Febrile Status Epilepticus

Darrell V. Lewis

Shlomo Shinnar

Introduction

Febrile seizures (FS) are acute symptomatic seizures that occur in 2% to 5% of children, making them the most common form of childhood seizures. About 5% of FS can be classified as febrile status epilepticus (FSE). Due to the long-debated relationship between prolonged FS, mesial temporal sclerosis (MTS), and temporal lobe epilepsy (TLE), there is currently a great deal of interest in the causes, effects, and long-term prognosis of FSE.

Definitions

The International League Against Epilepsy defines a FS as a seizure in association with a febrile illness in the absence of a central nervous system (CNS) infection or acute electrolyte imbalance in children older than 1 month of age without prior afebrile seizures.²⁰^,²¹ FSE is defined as a FS of 30 minutes’ duration or greater, or a series of FS lasting more than 30 minutes, between which the infant does not return to normal level of alertness.²⁰^,⁷³ FS, and by extension FSE, are also divided into those without prior neonatal seizures and those with prior neonatal seizures.
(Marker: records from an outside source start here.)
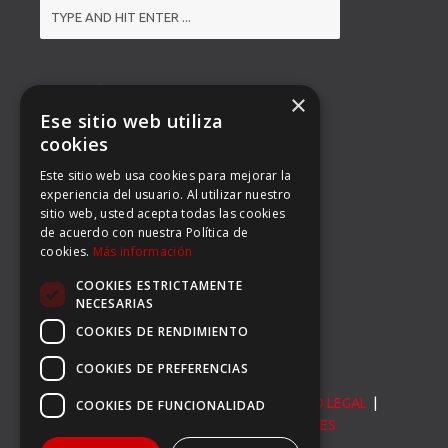
DIRECCIÓN
×
Ese sitio web utiliza
BALMES 92, 3º 1ª B
cookies
Este sitio web usa cookies para mejorar la
08008 BARCELONA
experiencia del usuario. Al utilizar nuestro
sitio web, usted acepta todas las cookies
TEL: (34) 93 363 53 97
de acuerdo con nuestra Política de
cookies.
Más información
FAX: (34) 93 396 90 14
COOKIES ESTRICTAMENTE
EMAIL:
INFO@CARSERSPORTS.COM
NECESARIAS
COOKIES DE RENDIMIENTO
COOKIES DE PREFERENCIAS
© Carser Sports S.L. All Rights Reserved. |
AVISO LEGAL
|
COOKIES DE FUNCIONALIDAD
POLÍTICA DE PRIVACIDAD
|
POLÍTICA DE COOKIES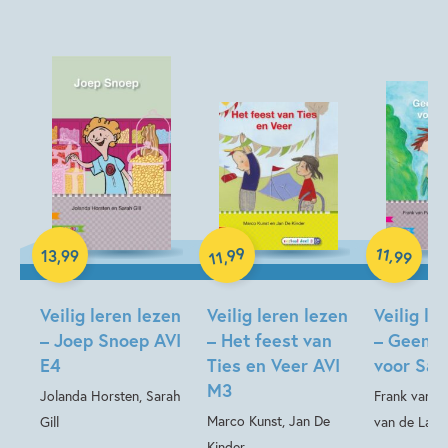
Beginnende lezer & AVI boeken
Woorden & taal
Marco Kunst
Jan De Kinder
Hardcover
Hardcover
99
11
,
13
,
99
,
99
11
Hardcover
Veilig leren lezen
Veilig leren lezen
Veilig le
– Joep Snoep AVI
– Het feest van
– Geen w
E4
Ties en Veer AVI
voor Sam
M3
Jolanda Horsten, Sarah
Frank van Pa
Marco Kunst, Jan De
Gill
van de Laar
Kinder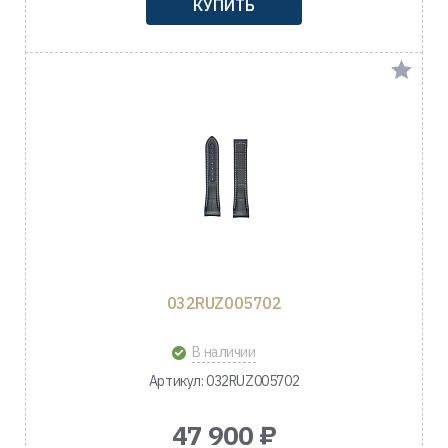
КУПИТЬ
032RUZ005702
В наличии
Артикул: 032RUZ005702
47 900 ₽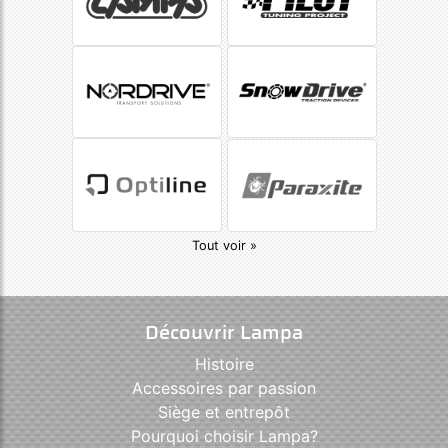
Tout voir »
Découvrir Lampa
Histoire
Accessoires par passion
Siège et entrepôt
Pourquoi choisir Lampa?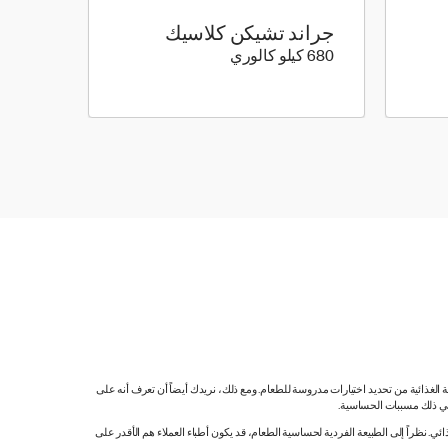
جراند تشيكن كلاسيك
680 كيلو سعرة حرارية
680 كيلو كالوري
ية الغذائية من تحديد اختيارات مدروسة للطعام. ومع ذلك، نريدك أيضاً أن تعرف أنه على
 في ذلك مسببات الحساسية.
 نظراً إلى الطبيعة الفردية لحساسية الطعام، قد يكون أطباء العملاء هم الأقدر على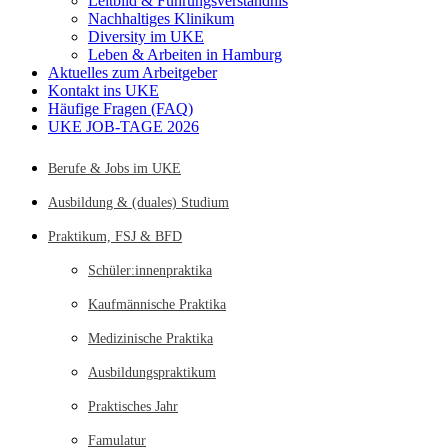
Leitbild & Führungsverständnis
Nachhaltiges Klinikum
Diversity im UKE
Leben & Arbeiten in Hamburg
Aktuelles zum Arbeitgeber
Kontakt ins UKE
Häufige Fragen (FAQ)
UKE JOB-TAGE 2026
Berufe & Jobs im UKE
Ausbildung & (duales) Studium
Praktikum, FSJ & BFD
Schüler:innenpraktika
Kaufmännische Praktika
Medizinische Praktika
Ausbildungspraktikum
Praktisches Jahr
Famulatur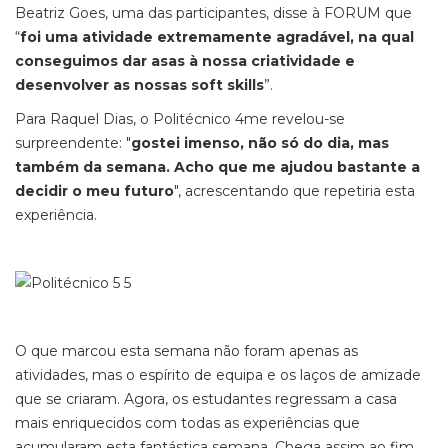
Beatriz Goes, uma das participantes, disse à FORUM que
“
foi uma atividade extremamente agradável, na qual
conseguimos dar asas à nossa criatividade e
desenvolver as nossas soft skills
”.
Para Raquel Dias, o Politécnico 4me revelou-se
surpreendente: "
gostei imenso, não só do dia, mas
também da semana. Acho que me ajudou bastante a
decidir o meu futuro
", acrescentando que repetiria esta
experiência.
O que marcou esta semana não foram apenas as
atividades, mas o espírito de equipa e os laços de amizade
que se criaram. Agora, os estudantes regressam a casa
mais enriquecidos com todas as experiências que
acumularam esta fantástica semana. Chega assim ao fim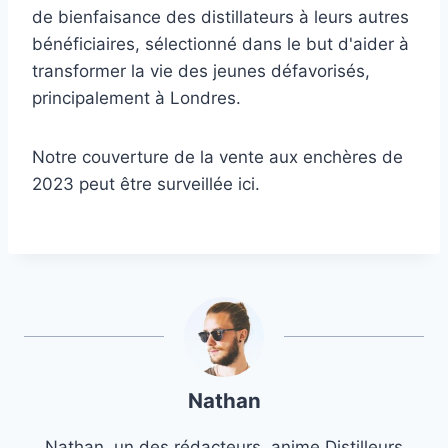
de bienfaisance des distillateurs à leurs autres
bénéficiaires, sélectionné dans le but d'aider à
transformer la vie des jeunes défavorisés,
principalement à Londres.
Notre couverture de la vente aux enchères de
2023 peut être surveillée ici.
Nathan
Nathan, un des rédacteurs, anime Distilleurs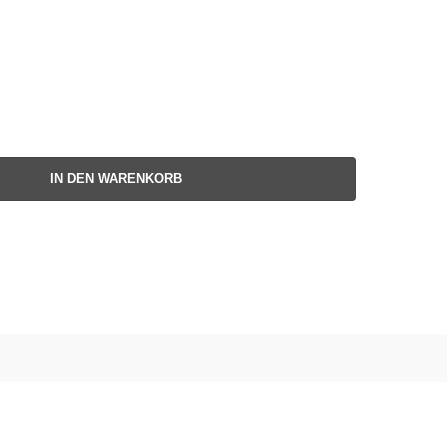
IN DEN WARENKORB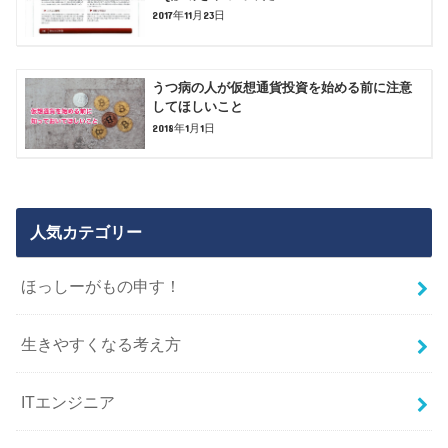
2017年11月23日
うつ病の人が仮想通貨投資を始める前に注意
してほしいこと
2018年1月1日
人気カテゴリー
ほっしーがもの申す！
生きやすくなる考え方
ITエンジニア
No upper age limit is specified; however, FS, and also FSE, are most common between 6 months and 3 years of age, with peak incidence at about 18 months of age.

Epidemiology

Although the majority of FS are simple, approximately 5% are of sufficient duration to be classified as FSE. In a study of 428 children with a first febrile seizure, 14% had duration of longer than 10 minutes, 9% of longer than 15 minutes, and 5% of longer than 30 minutes or FSE.⁸ Although only 5% of FS are FSE, these seizures nevertheless account for approximately 25% of all childhood status epilepticus (SE)²³^,⁷⁴ and more than two-thirds of cases of SE in the second year of life. FSE can also be classified as partial (focal) or generalized, depending on the presence or absence of focal features in the ictus. The age distribution of FSE is identical to that of simple FS, with 74% of episodes occurring younger than 2 years and 96% at ages younger than 5 years.⁷³

Anatomic Pathways and Pathophysiology

Anatomic Pathways

The site of origin and pathways of propagation of electrical seizure activity underlying FS and FSE are unknown. Generalized delta waves, spikes, and polyspikes have been seen in simple FS recorded fortuitously in human infants (Morimoto et al 1991; Maehara 1988). The electroencephalographic (EEG) sources and propagation patterns during FS will very likely depend on the type of seizure (e.g., focal vs. generalized) and on the genetic susceptibility factors in each case. There are a few anecdotal case reports of EEGs recorded during FSE, one showing ictal activity over a temporal lobe and several showing diffuse bilateral but asymmetric ictal activity during FSE.⁵⁷^,⁷⁷ Interestingly, in these few cases, MTS was ultimately documented by follow-up magnetic resonance imaging (MRI) in the temporal lobe ipsilateral to the predominant ictal EEG activity.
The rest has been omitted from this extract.